Think of what it must have been like. After more than two decades, Jacob once more held the son that he had given up for dead. After all he had been through, Joseph embraced his aging father—the man he had missed so much, the one he feared he would never see again. He could feel the bones across his back as he held the old man in his arms. How long it had been! How much he had missed him! There the two men stood, staring into each other’s eyes. Weeping one moment, laughing the next. What a grand family reunion.
Jacob said the only fitting thing as soon as he could control himself: “Now let me die, since I have seen your face, that you are still alive” (Genesis 46:30).

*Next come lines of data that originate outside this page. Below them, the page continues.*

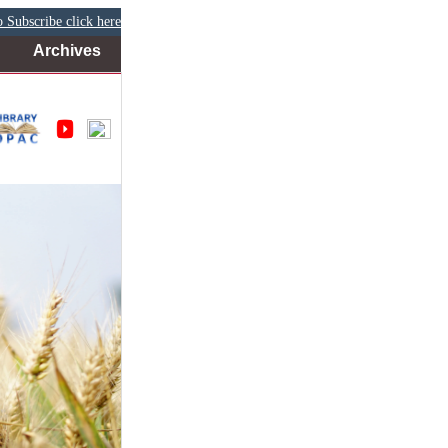
 Subscribe click here
Archives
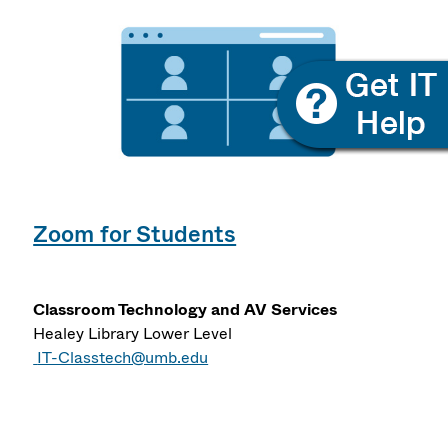
Zoom for Students
Classroom Technology and AV Services
Healey Library Lower Level
IT-Classtech@umb.edu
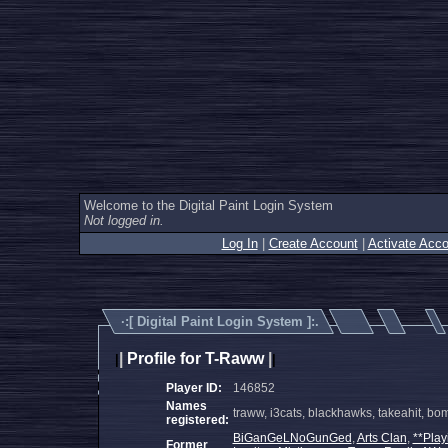
Welcome to the Digital Paint Login System
Not logged in.
Log In
|
Create Account
|
Activate Acco
·:[
Digital Paint Login System
]:.
|
Profile for T-Raww
|
|
|
Player ID:
146852
Names
traww, i3cats, blackhawks, takeahit, b
registered:
BiGanGeLNoGunGed
,
Arts Clan
,
**Play
Former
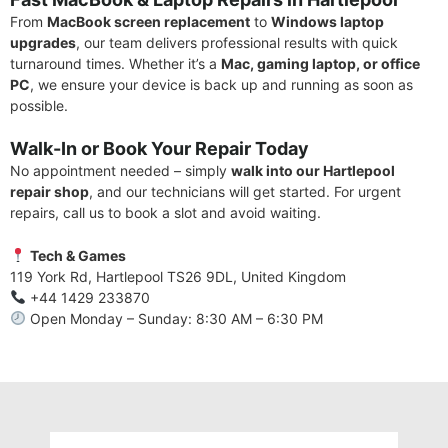
From
MacBook screen replacement
to
Windows laptop
upgrades
, our team delivers professional results with quick
turnaround times. Whether it’s a
Mac, gaming laptop, or office
PC
, we ensure your device is back up and running as soon as
possible.
Walk-In or Book Your Repair Today
No appointment needed – simply
walk into our Hartlepool
repair shop
, and our technicians will get started. For urgent
repairs, call us to book a slot and avoid waiting.
Tech & Games
119 York Rd, Hartlepool TS26 9DL, United Kingdom
+44 1429 233870
Open Monday – Sunday: 8:30 AM – 6:30 PM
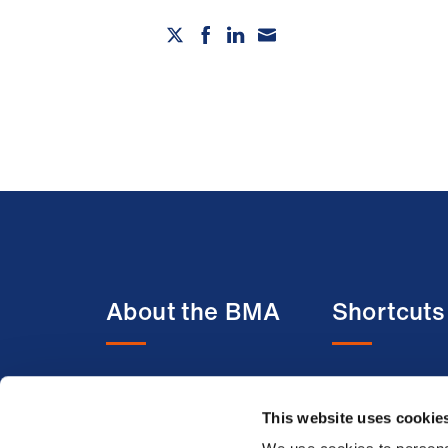
About the BMA
Shortcuts
About us
BMA media c
This website uses cookie
Contact us
BMJ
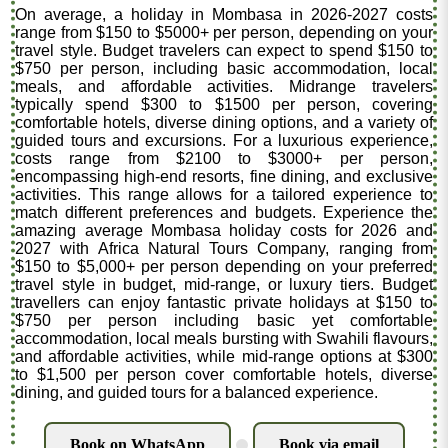
On average, a holiday in Mombasa in 2026-2027 costs
range from $150 to $5000+ per person, depending on your
travel style. Budget travelers can expect to spend $150 to
$750 per person, including basic accommodation, local
meals, and affordable activities. Midrange travelers
typically spend $300 to $1500 per person, covering
comfortable hotels, diverse dining options, and a variety of
guided tours and excursions. For a luxurious experience,
costs range from $2100 to $3000+ per person,
encompassing high-end resorts, fine dining, and exclusive
activities. This range allows for a tailored experience to
match different preferences and budgets. Experience the
amazing average Mombasa holiday costs for 2026 and
2027 with Africa Natural Tours Company, ranging from
$150 to $5,000+ per person depending on your preferred
travel style in budget, mid-range, or luxury tiers. Budget
travellers can enjoy fantastic private holidays at $150 to
$750 per person including basic yet comfortable
accommodation, local meals bursting with Swahili flavours,
and affordable activities, while mid-range options at $300
to $1,500 per person cover comfortable hotels, diverse
dining, and guided tours for a balanced experience.
Book on WhatsApp
Book via email
.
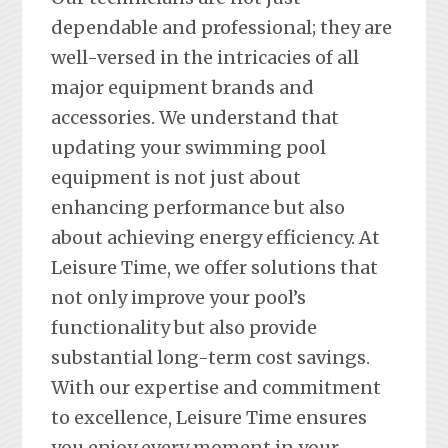
dependable and professional; they are
well-versed in the intricacies of all
major equipment brands and
accessories. We understand that
updating your swimming pool
equipment is not just about
enhancing performance but also
about achieving energy efficiency. At
Leisure Time, we offer solutions that
not only improve your pool’s
functionality but also provide
substantial long-term cost savings.
With our expertise and commitment
to excellence, Leisure Time ensures
you enjoy every moment in your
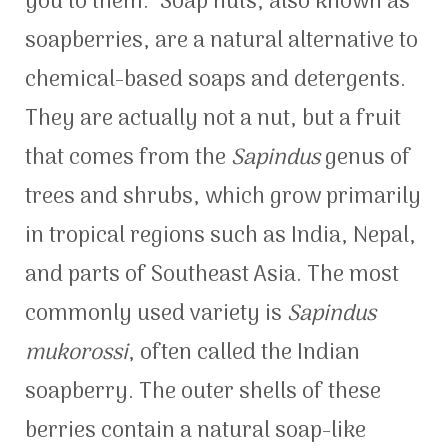
you to them. Soap nuts, also known as
soapberries, are a natural alternative to
chemical-based soaps and detergents.
They are actually not a nut, but a fruit
that comes from the
Sapindus
genus of
trees and shrubs, which grow primarily
in tropical regions such as India, Nepal,
and parts of Southeast Asia. The most
commonly used variety is
Sapindus
mukorossi
, often called the Indian
soapberry. The outer shells of these
berries contain a natural soap-like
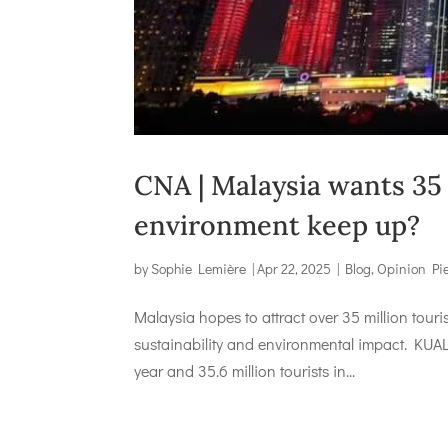
CNA | Malaysia wants 35 m
environment keep up?
by
Sophie Lemière
|
Apr 22, 2025
|
Blog
,
Opinion Pi
Malaysia hopes to attract over 35 million touri
sustainability and environmental impact. KUAL
year and 35.6 million tourists in...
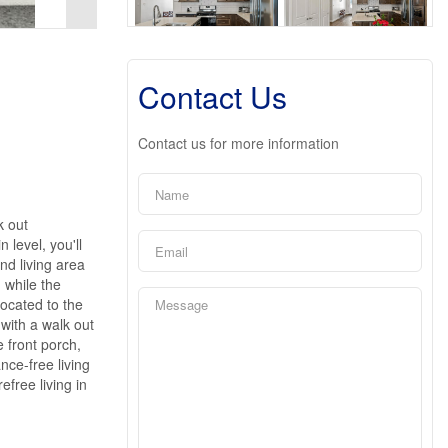
Contact Us
Contact us for more information
k out
 level, you'll
nd living area
 while the
located to the
 with a walk out
 front porch,
nce-free living
efree living in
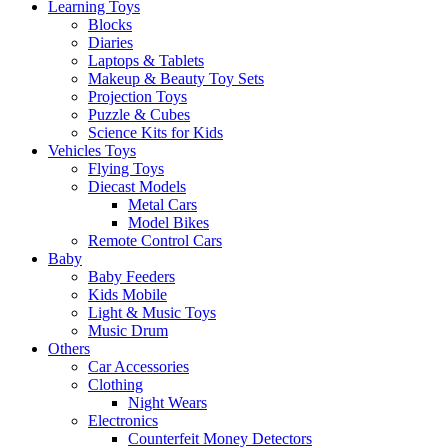
Learning Toys
Blocks
Diaries
Laptops & Tablets
Makeup & Beauty Toy Sets
Projection Toys
Puzzle & Cubes
Science Kits for Kids
Vehicles Toys
Flying Toys
Diecast Models
Metal Cars
Model Bikes
Remote Control Cars
Baby
Baby Feeders
Kids Mobile
Light & Music Toys
Music Drum
Others
Car Accessories
Clothing
Night Wears
Electronics
Counterfeit Money Detectors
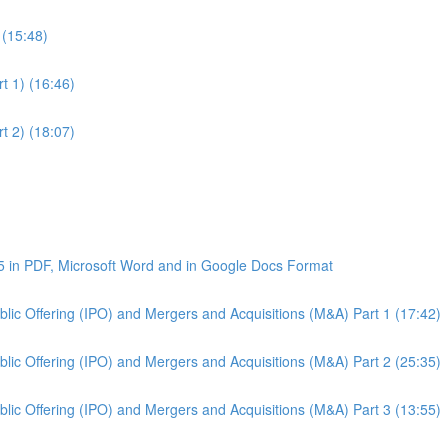
 (15:48)
t 1) (16:46)
t 2) (18:07)
5 in PDF, Microsoft Word and in Google Docs Format
Public Offering (IPO) and Mergers and Acquisitions (M&A) Part 1 (17:42)
Public Offering (IPO) and Mergers and Acquisitions (M&A) Part 2 (25:35)
Public Offering (IPO) and Mergers and Acquisitions (M&A) Part 3 (13:55)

There is another type of reunion noted in Scripture—the final, ultimate family reunion that is the hope of every child of God.
On that day we’ll all hear the blast of a trumpet. I know some who expect to hear the melodious strings of a harp. Not me. I expect to hear the lonely whine of a harmonica—because my dad is there in glory, awaiting my arrival. And on that “great gettin’-up morning,” our entire family will be reunited forever in the presence of the Lord.
The reality is, though, that no matter how precious your memories, it does not matter the way you were. What matters is the way you are. No amount of solid family ties will fit you for heaven. Only through Christ will you be included in His family roll call.
We can be thankful for the recording chamber of our memories that keeps us young. But what we really need at this important moment is the deep assurance that we are His. Only then can we look forward in hope to that ultimate and final family reunion.